方雪宜抄起雞毛撣子,用竹子那頭往桌子上狠狠一抽:“啪!”
“你給我個解釋!為什麼偷看我洗澡?”
她的聲音冷得像冰,眼神里彷彿能噴出火來。
顏嘯白被雞毛撣子的聲音嚇了一跳,本能地想往後退,但轉念一想,自己堂堂大啟朝畫聖,怎麼能這麼窩囊?
於是,他挺起胸膛,硬著頭皮迎上方雪宜的目光。
“我沒有偷看你洗澡!”他不甘示弱地反駁,“我都說了,是誤會!我走錯了房間而已!”
方雪宜冷笑一聲,手裡的雞毛撣子又往桌子上狠狠一抽:“那麼多房間不走錯,偏偏走錯衛生間?你這色狼還想狡辯!你知道鎖壞了,就故意溜進來,是不是?”

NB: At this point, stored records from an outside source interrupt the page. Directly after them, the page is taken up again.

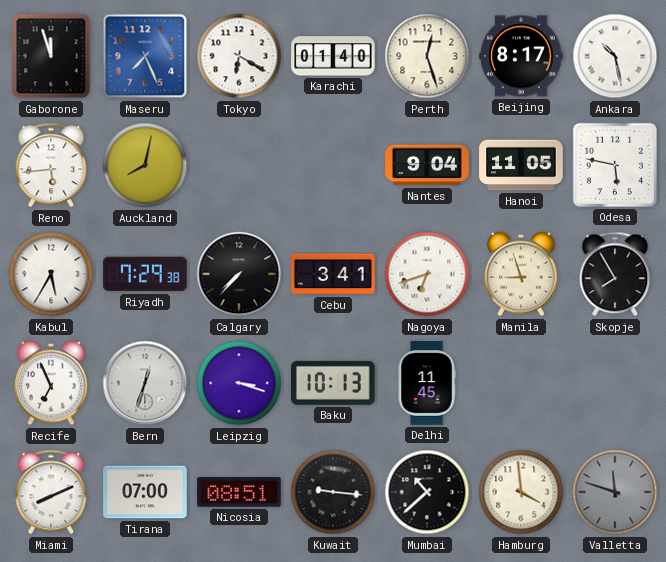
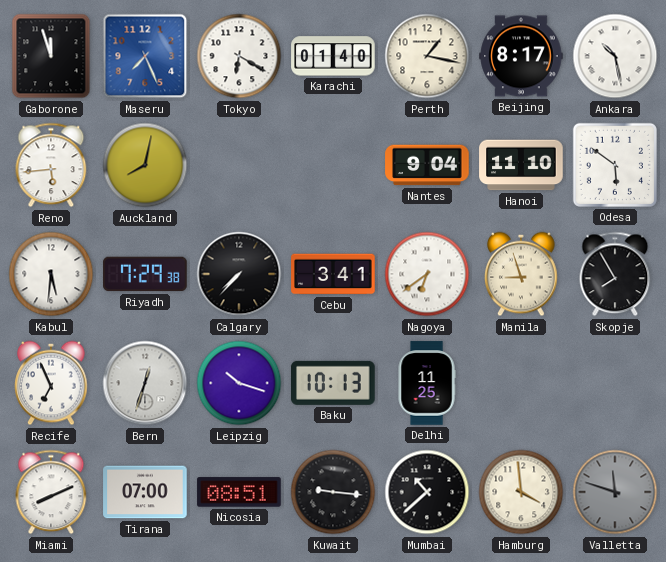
Perth: 12:27 -> 1:17
Hanoi: 11:05 -> 11:10
Odesa: 5:47 -> 5:51
Kabul: 5:35 -> 5:31
Nagoya: 6:42 -> 6:39
Leipzig: 3:18 -> 10:18
Delhi: 11:45 -> 11:25
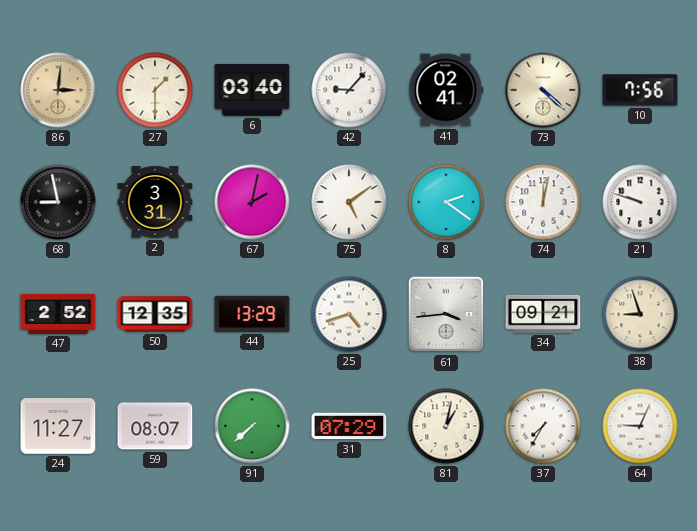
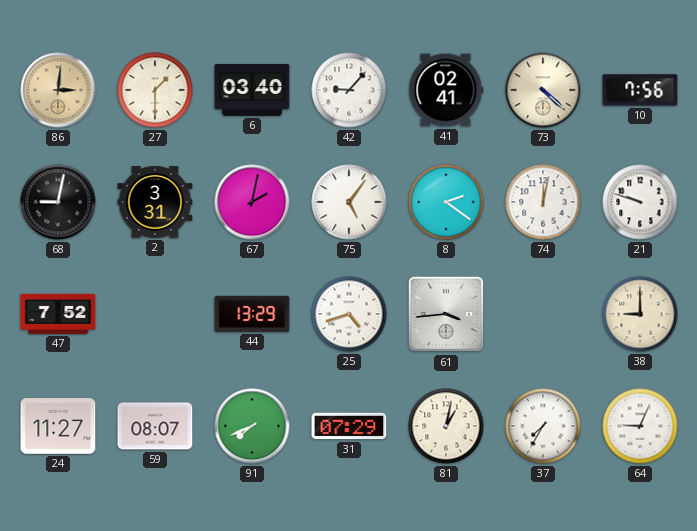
68: 8:58 -> 9:02
75: 5:09 -> 5:06
47: 2:52 -> 7:52
50: 12:35 -> none
34: 09:21 -> none
38: 8:57 -> 9:00
91: 7:38 -> 7:41
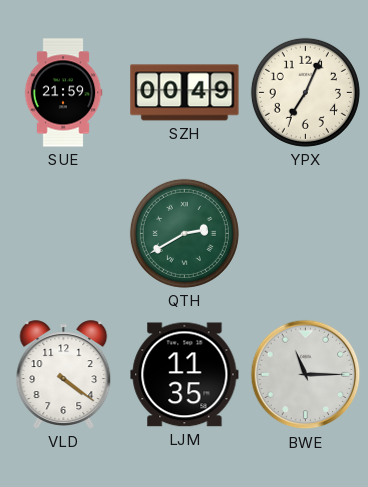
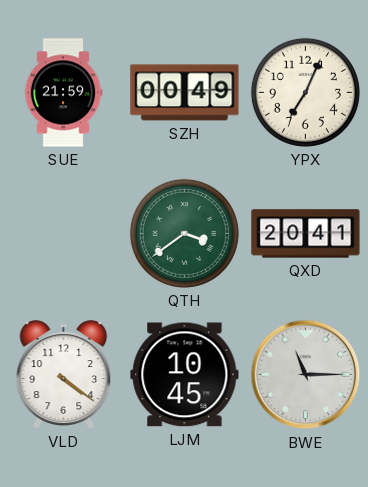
QTH: 2:40 -> 3:39
QXD: none -> 20:41
LJM: 11:35 -> 10:45
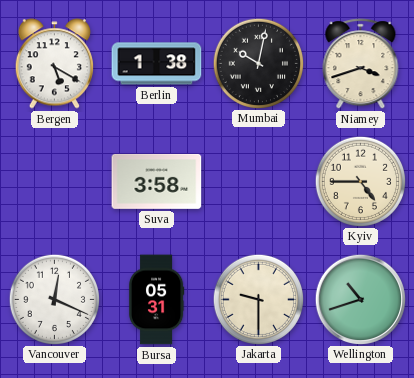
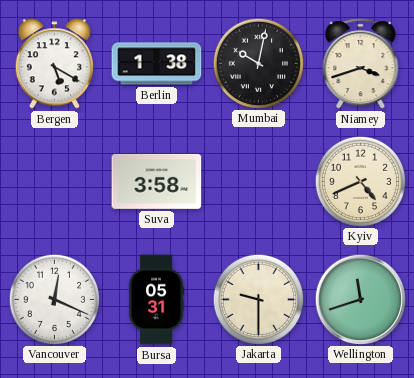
Kyiv: 4:45 -> 4:41
Wellington: 10:42 -> 11:42
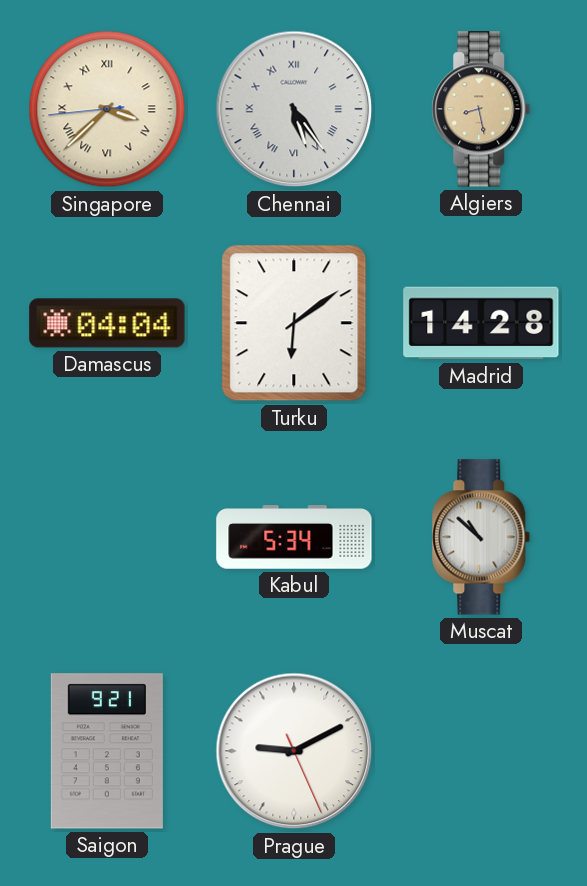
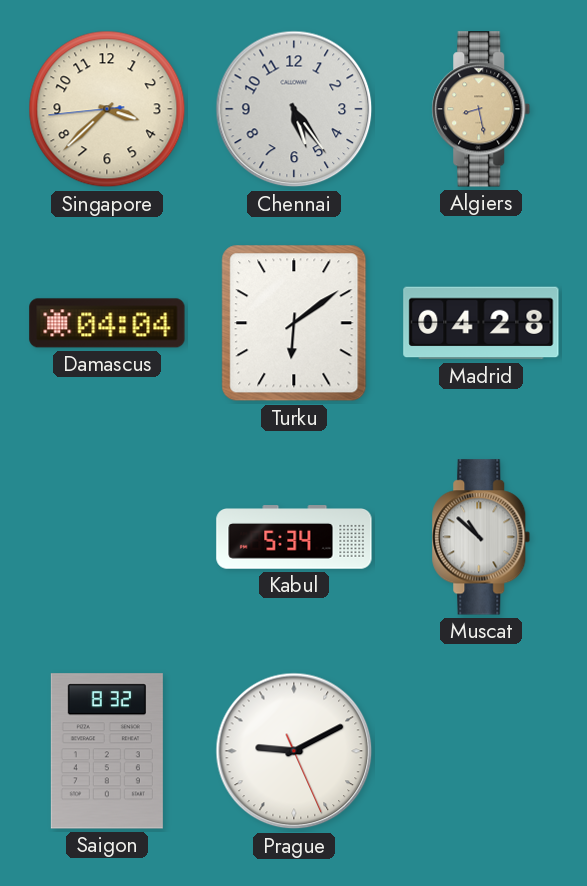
Singapore numerals: Roman -> Arabic
Chennai numerals: Roman -> Arabic
Madrid: 14:28 -> 04:28
Saigon: 9:21 -> 8:32
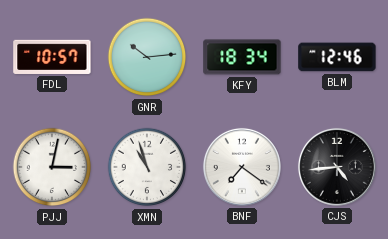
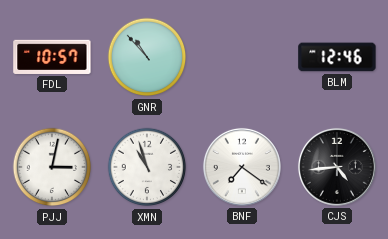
GNR: 10:14 -> 10:53
KFY: 18:34 -> none
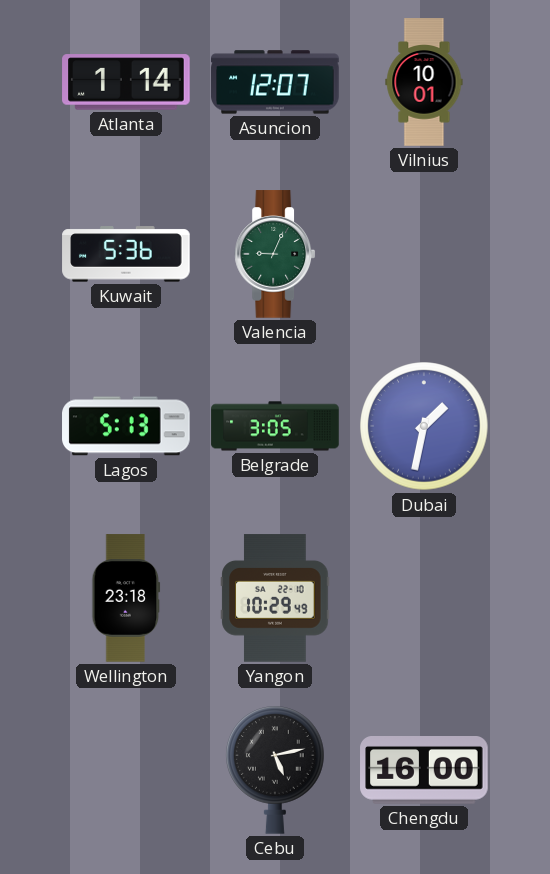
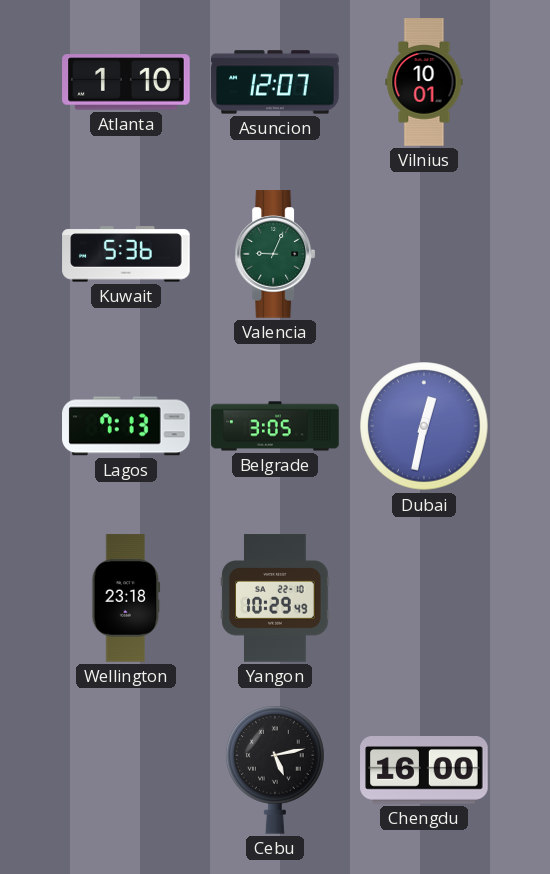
Atlanta: 1:14 -> 1:10
Lagos: 5:13 -> 7:13
Dubai: 1:32 -> 12:32
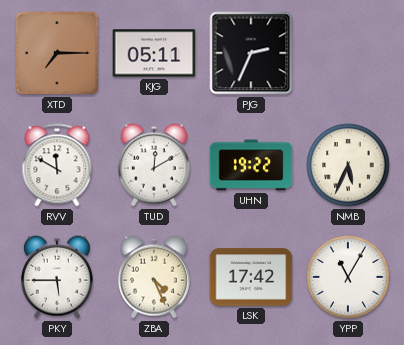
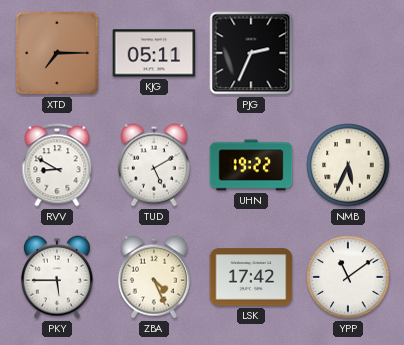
RVV: 11:50 -> 8:50
TUD: 12:10 -> 5:10
YPP: 11:05 -> 11:09
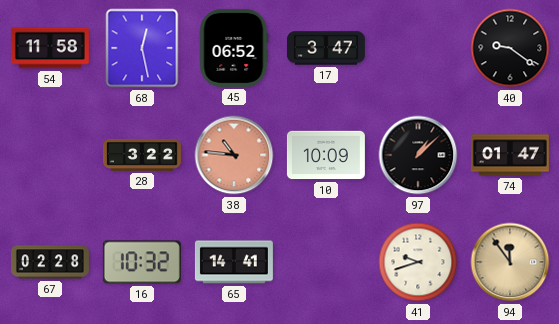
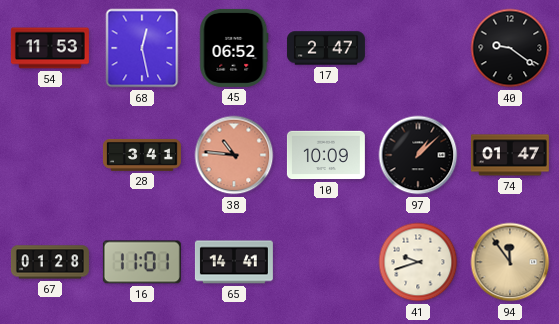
54: 11:58 -> 11:53
17: 3:47 -> 2:47
28: 3:22 -> 3:41
67: 02:28 -> 01:28
16: 10:32 -> 11:01
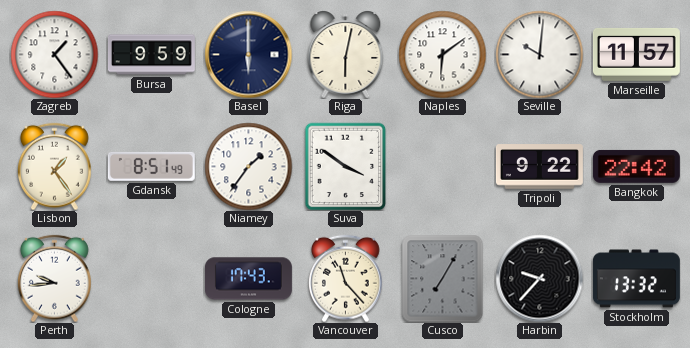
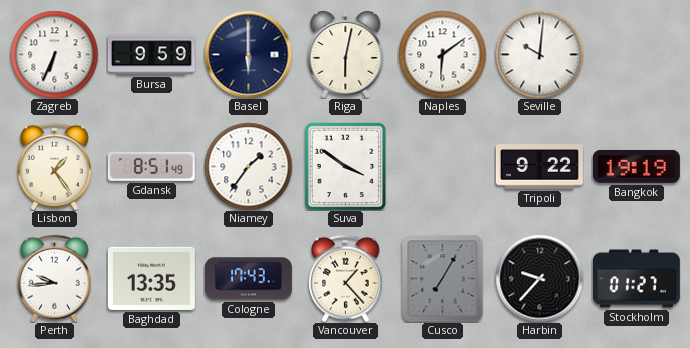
Zagreb: 1:24 -> 6:34
Marseille: 11:57 -> none
Bangkok: 22:42 -> 19:19
Baghdad: none -> 13:35
Vancouver: 11:23 -> 1:23
Stockholm: 13:32 -> 01:27
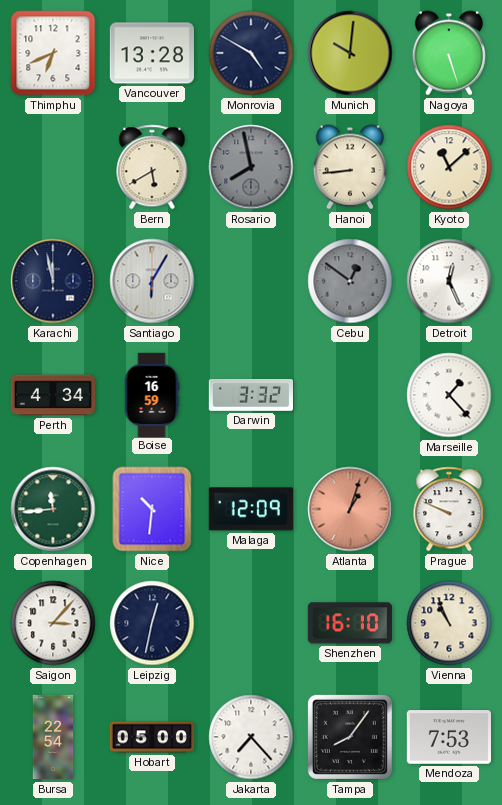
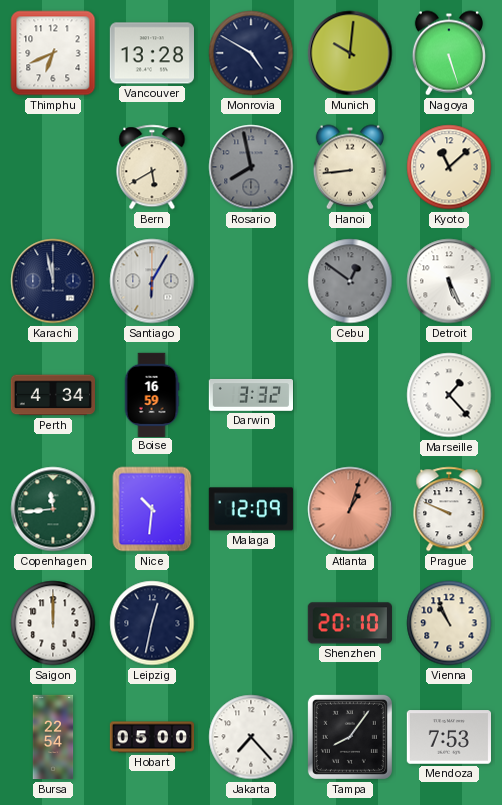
Detroit: 12:26 -> 5:26
Saigon: 3:07 -> 12:00
Shenzhen: 16:10 -> 20:10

顏嘯白氣得直跺腳:“你誣陷我!我哪知道鎖壞了?那妖門的機關我根本搞不懂!”
方雪宜眯起眼睛,語氣裡帶著威脅:“你這不知悔改的混蛋!信不信我報警,讓人抓你去研究!”
顏嘯白一愣,滿臉困惑:“什麼研究?”
方雪宜冷哼一聲:“就是把你關起來,讓科學家研究你是怎麼從古代穿越過來的!”
顏嘯白一聽,頓時慌了神:“關起來?研究?你們妖界還有這種酷刑?”
方雪宜見他一臉驚恐,心裡暗暗得意,繼續說道:“沒錯!到時候把你切片研究,看看你腦子裡裝的是什麼!”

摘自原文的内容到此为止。